▶ [Task description]: Some lines in the listing hold the word "Versandkosten". Return each of them.

▶ [Records to use]:
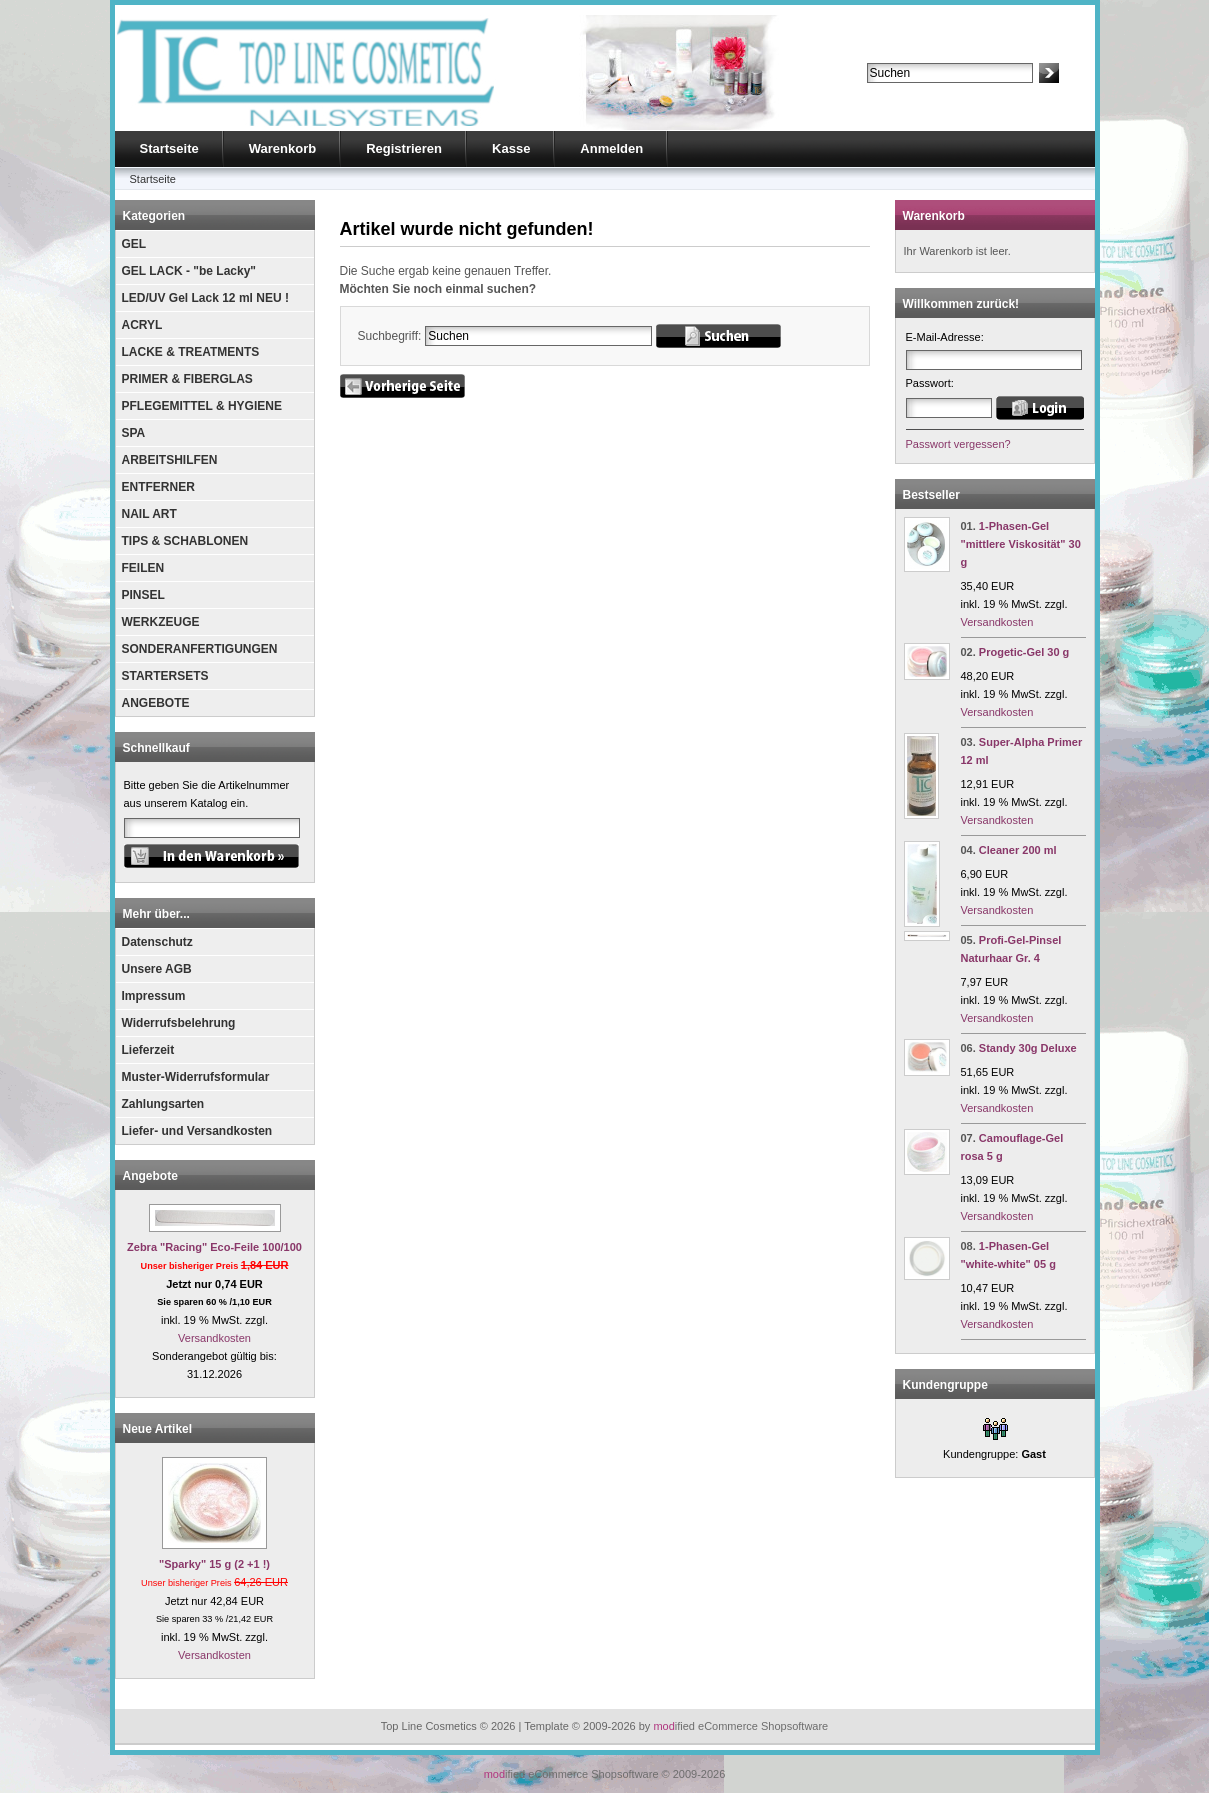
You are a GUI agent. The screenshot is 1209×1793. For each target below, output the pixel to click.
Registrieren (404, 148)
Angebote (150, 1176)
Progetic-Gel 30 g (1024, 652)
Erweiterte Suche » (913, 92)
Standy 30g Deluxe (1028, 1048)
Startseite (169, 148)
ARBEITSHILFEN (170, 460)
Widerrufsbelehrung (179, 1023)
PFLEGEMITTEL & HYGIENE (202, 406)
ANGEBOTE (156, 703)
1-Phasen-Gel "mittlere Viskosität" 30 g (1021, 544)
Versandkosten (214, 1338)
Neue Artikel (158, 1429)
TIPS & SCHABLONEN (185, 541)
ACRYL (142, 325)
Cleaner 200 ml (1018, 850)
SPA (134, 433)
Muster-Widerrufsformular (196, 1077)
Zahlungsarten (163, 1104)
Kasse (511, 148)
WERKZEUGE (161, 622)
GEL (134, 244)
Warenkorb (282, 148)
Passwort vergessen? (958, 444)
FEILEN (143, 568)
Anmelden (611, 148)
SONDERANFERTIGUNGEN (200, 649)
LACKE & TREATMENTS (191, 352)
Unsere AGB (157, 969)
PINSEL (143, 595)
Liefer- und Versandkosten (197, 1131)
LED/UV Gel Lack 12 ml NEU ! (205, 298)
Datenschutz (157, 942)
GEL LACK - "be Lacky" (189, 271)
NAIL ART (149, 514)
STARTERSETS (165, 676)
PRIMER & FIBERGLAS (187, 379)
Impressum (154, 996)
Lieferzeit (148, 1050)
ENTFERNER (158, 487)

▶ [Solution to this task]:
Versandkosten (214, 1338)
Liefer- und Versandkosten (197, 1131)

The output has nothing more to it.